Professor Demos would use Plato and other great philosophers to demonstrate that proving any proposition to be true in the final and ultimate sense was impossible. His approach to critical thinking planted a seed in me that grew during my years at Harvard and throughout my life. The approach appealed to what was probably my natural but latent tendency toward questioning and skepticism.

I concluded that you can’t prove anything in absolute terms, from which I extrapolated that all significant decisions are about probabilities. Internalizing the core tenet of Professor Demos’s teaching — weighing risk and analyzing odds and trade-offs — was central to everything I did professionally in the decades ahead in finance and government.

At the same time that I was processing Professor Demos’s class, one of the big ideas floating around coffeehouses in Cambridge, Mass., was existential philosophy. In time, I arrived at my own interpretation of that way of thinking. To me, existentialism is an internalized sense of perspective. I came to believe that on one hand, the present matters a great deal, but on the other hand, in the totality of space and time, the here and now becomes insignificant.

I’m asked from time to time which undergraduate courses best prepared me for working at Goldman Sachs and in the government.

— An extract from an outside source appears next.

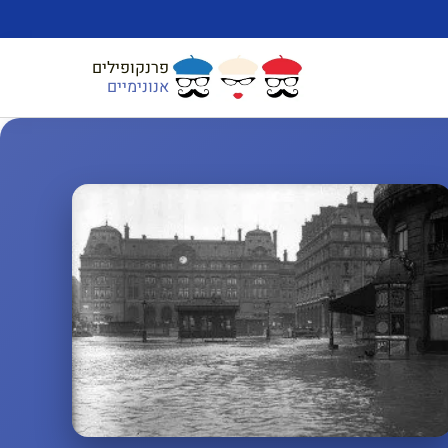
פרנקופילים
אנונימיים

People assume I’ll list courses in economics or finance, but I always answer that the key was Professor Demos’s philosophy course and the conversations about existentialism in coffee shops around campus. For me, embracing these two perspectives brought me a sense of calm in what were incredibly stressful situations.

There was a point in the early 1980s when the Goldman Sachs arbitrage department, which I led, lost more money in one month than it had made in almost any one year, driven by severe declines in the equity markets. Given the vicissitudes of markets, there was no way to tell whether we’d reached the nadir and recovery was around the corner — or whether we were about to go over a cliff. Despite the immense pressure, and the emotional state of the markets, I drew on an existential perspective, and my colleagues and I made careful, probabilistic decisions to adjust our portfolio, and we weathered the storm.

During my time in the Clinton White House, my colleagues and I tackled similarly complex situations. One extraordinarily complicated issue was the 1995 budget battle, which transformed into a debt-limit crisis and two government shutdowns. Compounding the severity of this policy debate for me was the experience of being personally vilified. Despite the complexity of the issues and the emotions involved, we managed to keep our balance and stand our ground. The Republican-controlled Congress eventually raised the debt limit, as we had advocated.

In both of those situations — one on Wall Street, the other in Washington — I drew from Professor Demos’s philosophy class and the existentialist lessons from the coffeehouses, which shaped my thinking on how to make decisions and helped me build a durable sense of remove and perspective.

Despite having such a profound impact on my way of thinking, I never actually met Professor Demos. I was just one of a hundred or so young faces sitting in a lecture hall, taking in his every word. If I had the chance, I would thank him for challenging me all those many years ago. He crystallized for me the power of critical thinking: asking questions, recognizing that there are no provable certainties and analyzing the probabilities. And that, coupled with my coffeehouse lessons, was the best preparation one could have — not just for a career but also for life.

Robert E. Rubin, secretary of the Treasury from 1995 to 1999, is senior counselor to Centerview Partners.